------ Task material
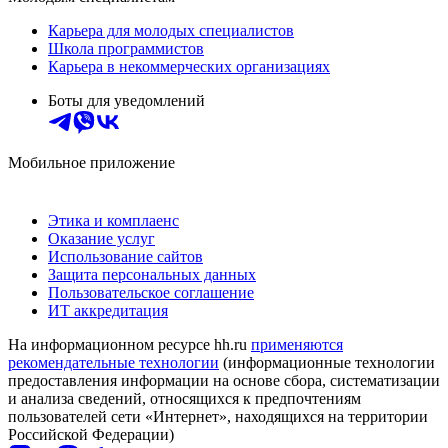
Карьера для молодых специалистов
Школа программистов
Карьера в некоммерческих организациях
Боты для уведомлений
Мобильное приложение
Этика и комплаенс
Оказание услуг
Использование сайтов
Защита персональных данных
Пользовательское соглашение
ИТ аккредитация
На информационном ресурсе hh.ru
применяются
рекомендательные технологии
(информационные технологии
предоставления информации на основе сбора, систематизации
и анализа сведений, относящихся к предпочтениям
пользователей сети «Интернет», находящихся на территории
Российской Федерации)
------------
------ Task material
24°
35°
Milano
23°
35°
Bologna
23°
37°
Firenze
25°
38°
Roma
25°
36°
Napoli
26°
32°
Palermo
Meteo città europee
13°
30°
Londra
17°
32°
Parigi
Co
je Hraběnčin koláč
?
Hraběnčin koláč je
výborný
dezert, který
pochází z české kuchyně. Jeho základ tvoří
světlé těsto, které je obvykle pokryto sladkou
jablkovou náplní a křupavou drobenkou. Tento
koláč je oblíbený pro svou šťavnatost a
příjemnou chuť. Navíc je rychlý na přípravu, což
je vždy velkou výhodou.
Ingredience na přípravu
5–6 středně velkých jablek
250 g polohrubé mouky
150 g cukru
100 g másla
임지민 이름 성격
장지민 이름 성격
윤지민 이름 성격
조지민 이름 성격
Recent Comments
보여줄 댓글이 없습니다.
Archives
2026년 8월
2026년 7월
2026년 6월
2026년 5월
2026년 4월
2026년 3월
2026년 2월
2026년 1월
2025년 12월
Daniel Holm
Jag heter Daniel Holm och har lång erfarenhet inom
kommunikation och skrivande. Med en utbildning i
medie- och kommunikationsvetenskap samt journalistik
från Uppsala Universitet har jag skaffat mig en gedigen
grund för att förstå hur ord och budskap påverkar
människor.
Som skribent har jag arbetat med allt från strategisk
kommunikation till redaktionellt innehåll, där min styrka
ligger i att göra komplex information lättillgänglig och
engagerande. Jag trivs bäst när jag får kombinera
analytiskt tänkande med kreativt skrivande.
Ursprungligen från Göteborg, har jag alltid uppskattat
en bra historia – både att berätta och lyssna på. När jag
------------
-- What you need to do --
What are the lines above, starting at the one with "ИТ аккредитация" and ending at the one with "Российской Федерации)"? Give them again exactly, and only them.

-- Answer --
ИТ аккредитация
На информационном ресурсе hh.ru
применяются
рекомендательные технологии
(информационные технологии
предоставления информации на основе сбора, систематизации
и анализа сведений, относящихся к предпочтениям
пользователей сети «Интернет», находящихся на территории
Российской Федерации)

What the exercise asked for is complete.